Le dirigí una mirada malévola y fui a la cocina en busca de la escoba y el recogedor. Le di la escoba, dejé caer el recogedor y, pisando cristales rotos, regresé al dormitorio. Cambié mi camisón de franela por un chándal. Poco faltó para que gritara al ver mi reflejo en el espejo ovalado que había encima de mi cómoda. Sin maquillaje, con ojeras y el cabello de punta. No estaba segura de que consiguiese mejorar mi aspecto si me lo cepillaba, de modo que me puse la gorra de los Rangers.
Cuando volví al recibidor, los trozos de vidrio habían desaparecido y Morelli estaba en la cocina, preparando café.
– ¿Se te ha ocurrido alguna vez que podrías llamar a la puerta?
– Lo hice, pero no contestaste.
– Debiste llamar más fuerte.
– ¿Y molestar al señor Wolesky?
Abrí la nevera, saqué lo que quedaba del pudín de especias y lo repartí entre los dos. La mitad para mí. La otra para Morelli. Permanecimos de pie al lado de la encimera y comimos mientras esperábamos a que el café estuviese listo.

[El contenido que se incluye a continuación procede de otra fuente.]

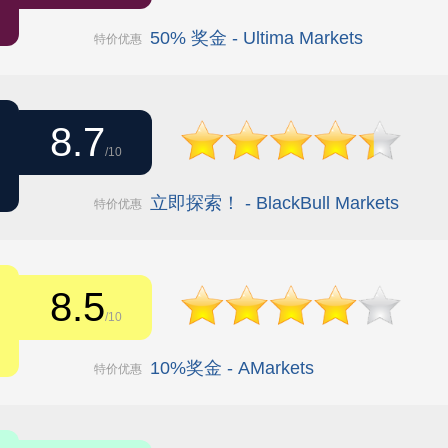
50% 奖金 - Ultima Markets
特价优惠
8.7
/10
立即探索！ - BlackBull Markets
特价优惠
8.5
/10
10%奖金 - AMarkets
特价优惠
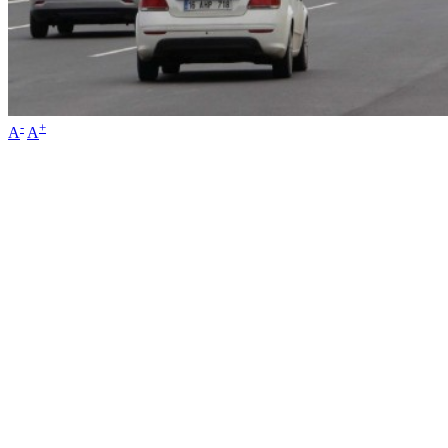
-
+
A
A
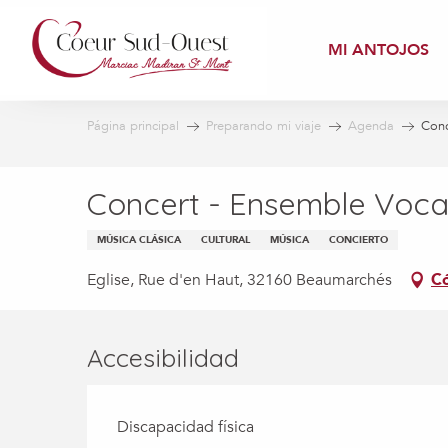
Aller
au
MI ANTOJOS
contenu
principal
Página principal
Preparando mi viaje
Agenda
Conc
Concert - Ensemble Voc
MÚSICA CLÁSICA
CULTURAL
MÚSICA
CONCIERTO
Eglise, Rue d'en Haut, 32160 Beaumarchés
Có
Accesibilidad
Discapacidad física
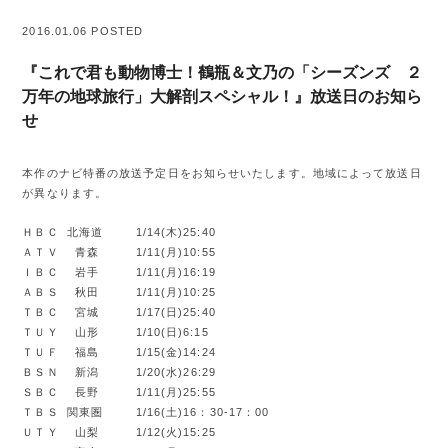
2016.01.06 POSTED
『これで君も動物博士！鶴瓶＆文乃の「シーズンズ ２
万年の地球旅行」大解剖スペシャル！』放送日のお知ら
せ
本作のナビ特番の放送予定日をお知らせいたします。地域によって放送日
が異なります。
ＨＢＣ 北海道 1/14(木)25:40
ＡＴＶ 青森 1/11(月)10:55
ＩＢＣ 岩手 1/11(月)16:19
ＡＢＳ 秋田 1/11(月)10:25
ＴＢＣ 宮城 1/17(日)25:40
ＴＵＹ 山形 1/10(日)6:15
ＴＵＦ 福島 1/15(金)14:24
ＢＳＮ 新潟 1/20(水)26:29
ＳＢＣ 長野 1/11(月)25:55
ＴＢＳ 関東圏 1/16(土)16：30-17：00
ＵＴＹ 山梨 1/12(火)15:25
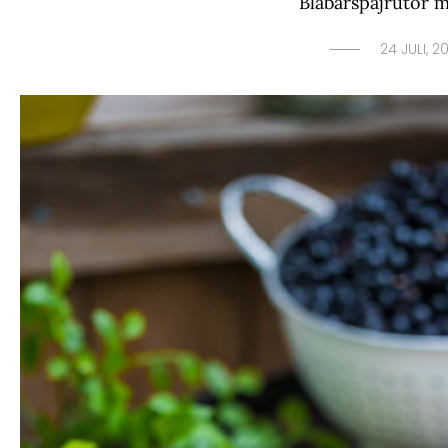
Blåbärspajrutor 
24 JULI, 2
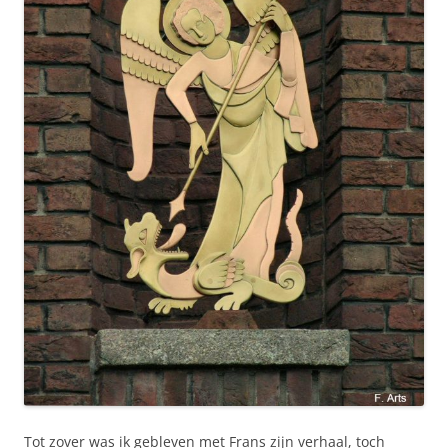
Tot zover was ik gebleven met Frans zijn verhaal, toch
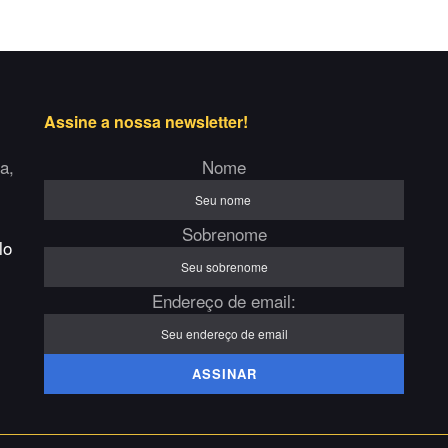
Assine a nossa newsletter!
a,
Nome
Sobrenome
lo
Endereço de email:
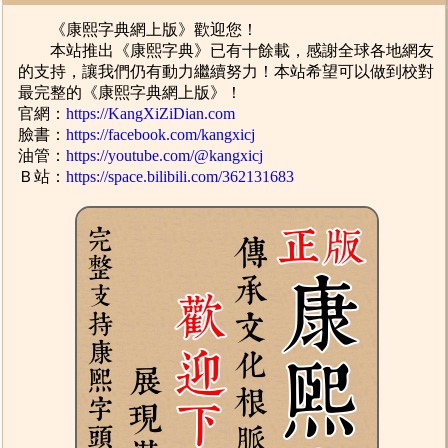
《康熙字典網上版》歡迎您！
本站推出《康熙字典》已有十餘載，感謝全球各地網友
的支持，讓我們仍有動力繼續努力！本站希望可以做到校對
最完整的《康熙字典網上版》！
官網：
https://KangXiZiDian.com
臉書：
https://facebook.com/kangxicj
油管：
https://youtube.com/@kangxicj
Ｂ站：
https://space.bilibili.com/362131683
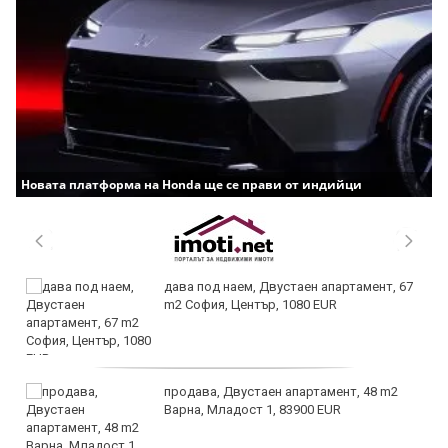
Новата платформа на Honda ще се прави от индийци
дава под наем, Двустаен апартамент, 67
m2 София, Център, 1080 EUR
продава, Двустаен апартамент, 48 m2
Варна, Младост 1, 83900 EUR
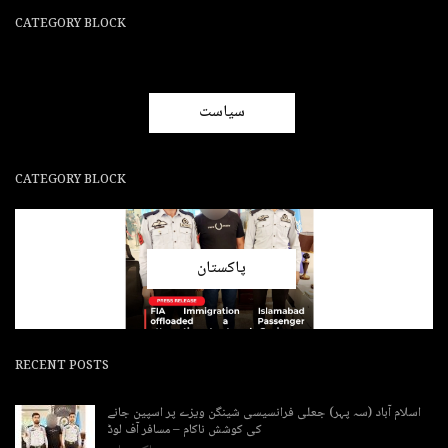
CATEGORY BLOCK
سیاست
CATEGORY BLOCK
پاکستان
RECENT POSTS
اسلام آباد (سہ پہر) جعلی فرانسیسی شینگن ویزے پر اسپین جانے
کی کوشش ناکام – مسافر آف لوڈ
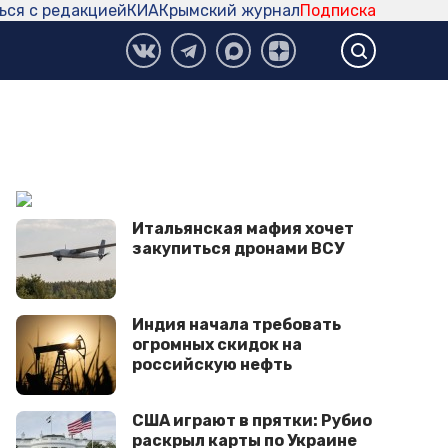
ься с редакцией
КИА
Крымский журнал
Подписка
Итальянская мафия хочет
закупиться дронами ВСУ
Индия начала требовать
огромных скидок на
российскую нефть
США играют в прятки: Рубио
раскрыл карты по Украине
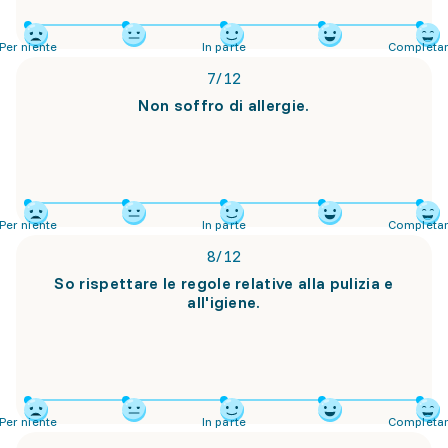
Per niente
In parte
Completa
7
/
12
Non soffro di allergie.
Per niente
In parte
Completa
8
/
12
So rispettare le regole relative alla pulizia e
all'igiene.
Per niente
In parte
Completa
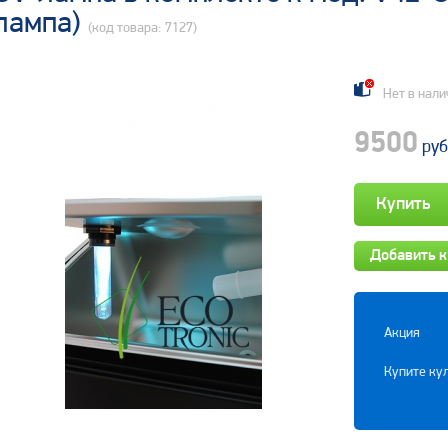
лампа)
(код товара: 7127)
Нет в нали
9500
руб
Добавить к
Акция
Купите кул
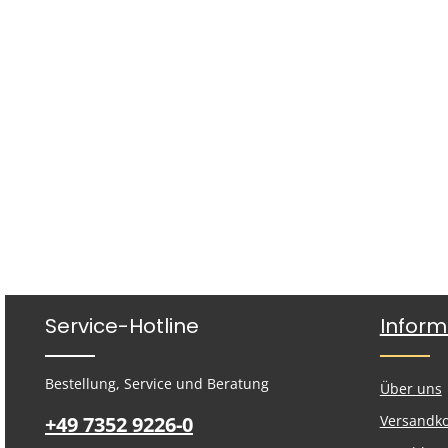
Service-Hotline
Inform
Bestellung, Service und Beratung
Über uns
+49 7352 9226-0
Versandk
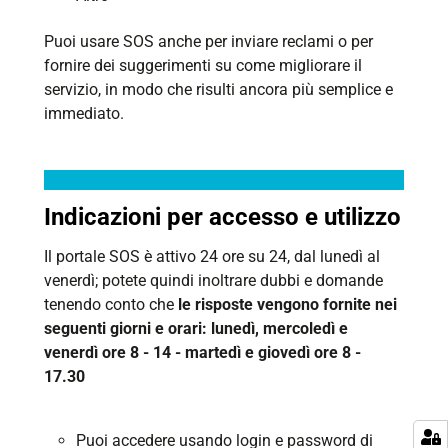
Puoi usare SOS anche per inviare reclami o per
fornire dei suggerimenti su come migliorare il
servizio, in modo che risulti ancora più semplice e
immediato.
Indicazioni per accesso e utilizzo
Il portale SOS è attivo 24 ore su 24, dal lunedì al
venerdì; potete quindi inoltrare dubbi e domande
tenendo conto che
le risposte vengono fornite nei
seguenti giorni e orari: lunedì, mercoledì e
venerdì ore 8 - 14 - martedì e giovedì ore 8 -
17.30
Puoi accedere usando login e password di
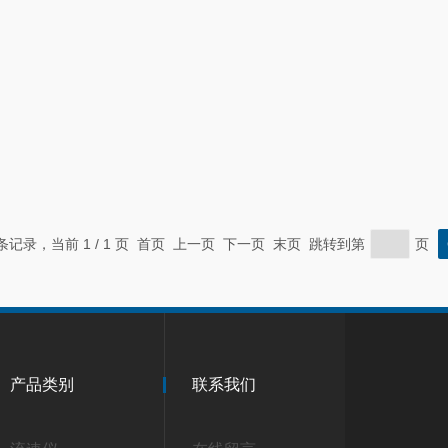
 条记录，当前 1 / 1 页 首页 上一页 下一页 末页 跳转到第
页
产品类别
联系我们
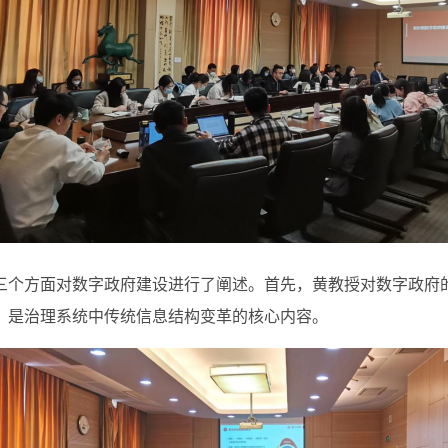
三个方面对数字政府
建设进行了阐述
。首先，黄教授
对数字政府
，是治理系统中传统信息结构变革的核心内容。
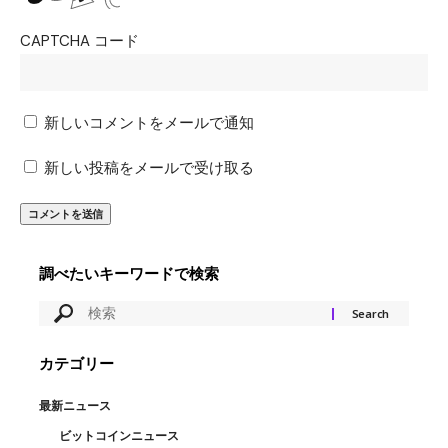
CAPTCHA コード
新しいコメントをメールで通知
新しい投稿をメールで受け取る
調べたいキーワードで検索
カテゴリー
最新ニュース
ビットコインニュース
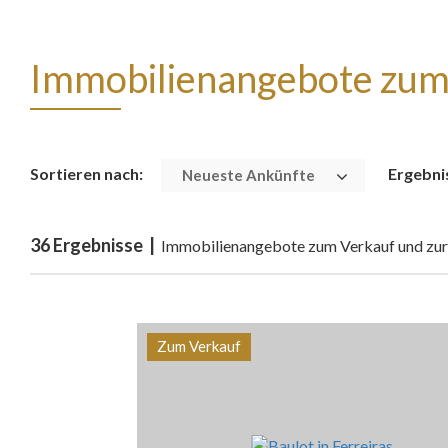
Immobilienangebote zum 
Sortieren nach:
Ergebnis
Neueste Ankünfte
36 Ergebnisse |
Immobilienangebote zum Verkauf und zur
Zum Verkauf
Bereich
Referenz
1843 m2
PS-0214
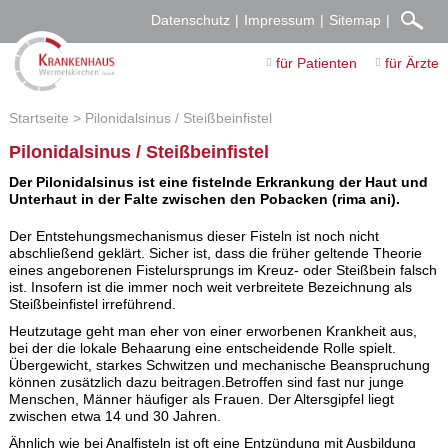
Datenschutz
Impressum
Sitemap
für Patienten
für Ärzte
Startseite
Pilonidalsinus / Steißbeinfistel
Pilonidalsinus / Steißbeinfistel
Der Pilonidalsinus ist eine fistelnde Erkrankung der Haut und
Unterhaut in der Falte zwischen den Pobacken (rima ani).
Der Entstehungsmechanismus dieser Fisteln ist noch nicht
abschließend geklärt. Sicher ist, dass die früher geltende Theorie
eines angeborenen Fistelursprungs im Kreuz- oder Steißbein falsch
ist. Insofern ist die immer noch weit verbreitete Bezeichnung als
Steißbeinfistel irreführend.
Heutzutage geht man eher von einer erworbenen Krankheit aus,
bei der die lokale Behaarung eine entscheidende Rolle spielt.
Übergewicht, starkes Schwitzen und mechanische Beanspruchung
können zusätzlich dazu beitragen.Betroffen sind fast nur junge
Menschen, Männer häufiger als Frauen. Der Altersgipfel liegt
zwischen etwa 14 und 30 Jahren.
Ähnlich wie bei Analfisteln ist oft eine Entzündung mit Ausbildung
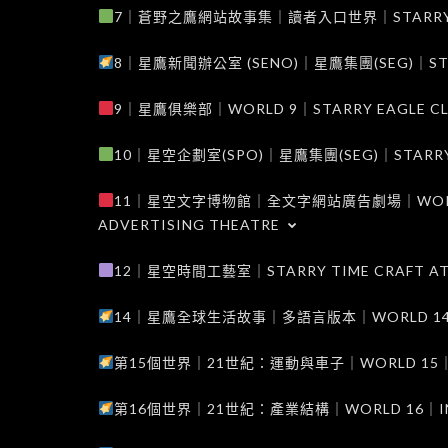
7｜蒼野之鷹網站故事集｜讀者入口世界｜STARRY EAG
8｜星鷹新聞辦公室 (SENO)｜星鷹集團(SEG)｜STARRY
9｜星鷹俱樂部｜WORLD 9｜STARRY EAGLE C
10｜星空企劃室(SPO)｜星鷹集團(SEG)｜STARRY PL
11｜星空文字博物館｜全文字網站廣告劇場｜WORLD 11
ADVERTISING THEATRE
12｜星空時間工藝室｜STARRY TIME CRAFT AT
14｜星鷹全球生活故事｜多語言版本｜WORLD 14｜STAR
第15個世界｜21世紀：運動與車子｜WORLD 15｜THE 
第16個世界｜21世紀：產業結構｜WORLD 16｜INDUS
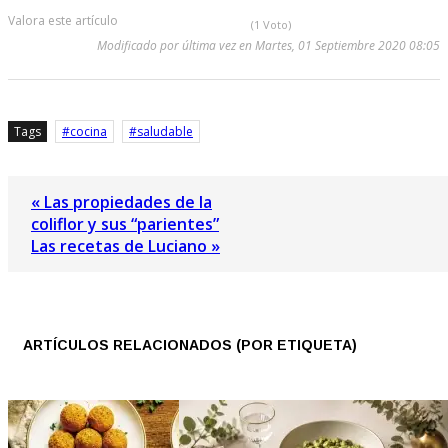
Valora este artículo
(1 Voto)
Modificado por última vez en Martes, 01 Septiembre 2020 08:05
Tags
cocina
saludable
« Las propiedades de la
coliflor y sus “parientes”
Las recetas de Luciano »
ARTÍCULOS RELACIONADOS (POR ETIQUETA)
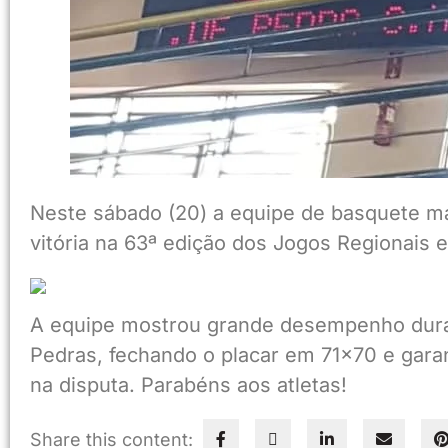
Neste sábado (20) a equipe de basquete m
vitória na 63ª edição dos Jogos Regionais 
A equipe mostrou grande desempenho duran
Pedras, fechando o placar em 71×70 e gar
na disputa. Parabéns aos atletas!
Share this content:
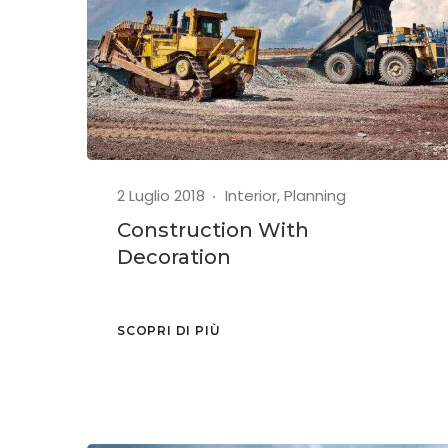
2 Luglio 2018
Interior
,
Planning
Construction With
Decoration
SCOPRI DI PIÙ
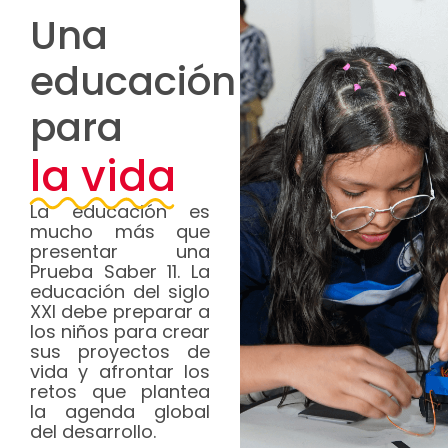
Una
educación
para
la vida
La educación es
mucho más que
presentar una
Prueba Saber 11. La
educación del siglo
XXI debe preparar a
los niños para crear
sus proyectos de
vida y afrontar los
retos que plantea
la agenda global
del desarrollo.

– Tus cosas no marchan bien, nena. Te han robado el coche, han destrozado tu apartamento y alguien trató de escabechar a tu hámster. Tal vez convenga que te retires del caso.
– Estás preocupado por mí.
– Sí.
– Es una situación desagradable.
– Y que lo digas.
– ¿Se sabe algo de mi jeep?
– No. -Sacó unos papeles doblados del bolsillo de la chaqueta-. Es el informe sobre el robo. Estúdialo y fírmalo.
Lo leí superficialmente, añadí mi nombre al pie y se lo devolví.
– Gracias -dije-. Gracias por tu ayuda.
Morelli se metió los papeles en el bolsillo.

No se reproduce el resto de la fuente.